Work task >> Which lines below include "rechargeable"? Copy them all.

Data extracted from a collection:
☆ ☆ ☆ ☆ ☆
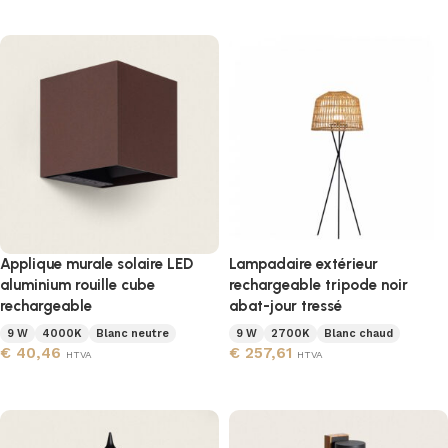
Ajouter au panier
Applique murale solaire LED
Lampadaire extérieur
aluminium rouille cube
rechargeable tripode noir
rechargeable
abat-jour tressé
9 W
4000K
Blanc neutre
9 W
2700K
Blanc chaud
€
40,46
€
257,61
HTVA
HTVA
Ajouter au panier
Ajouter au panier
☆ ☆ ☆ ☆ ☆
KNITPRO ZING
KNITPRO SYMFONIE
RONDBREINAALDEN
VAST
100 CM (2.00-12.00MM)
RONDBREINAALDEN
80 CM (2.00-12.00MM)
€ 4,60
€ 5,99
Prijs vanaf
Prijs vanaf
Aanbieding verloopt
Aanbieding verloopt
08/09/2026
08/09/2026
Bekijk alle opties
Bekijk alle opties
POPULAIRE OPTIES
☆ ☆ ☆ ☆ ☆
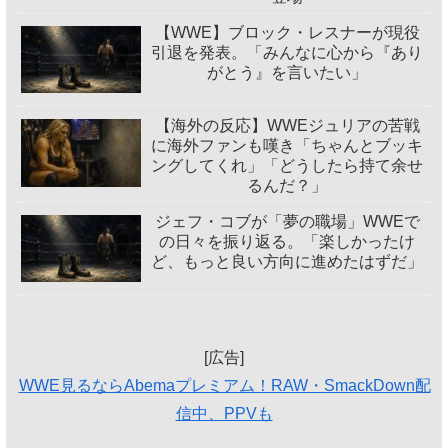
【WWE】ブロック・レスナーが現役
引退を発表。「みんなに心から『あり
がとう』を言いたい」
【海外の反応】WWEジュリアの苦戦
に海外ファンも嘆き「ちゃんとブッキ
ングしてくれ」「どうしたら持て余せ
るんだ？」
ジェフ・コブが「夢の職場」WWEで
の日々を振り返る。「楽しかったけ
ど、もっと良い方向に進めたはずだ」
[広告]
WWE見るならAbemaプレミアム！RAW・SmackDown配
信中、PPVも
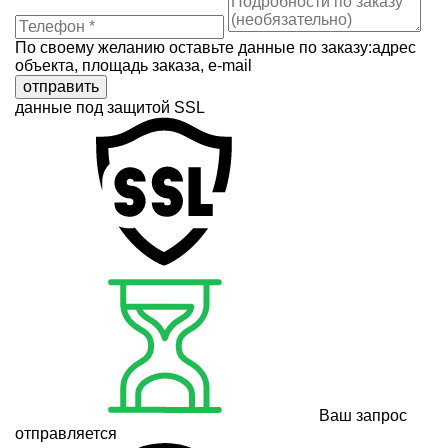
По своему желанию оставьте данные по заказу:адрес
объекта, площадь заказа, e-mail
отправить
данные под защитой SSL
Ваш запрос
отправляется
☆ ☆ ☆ ☆ ☆
The completed task >>
rechargeable tripode noir
rechargeable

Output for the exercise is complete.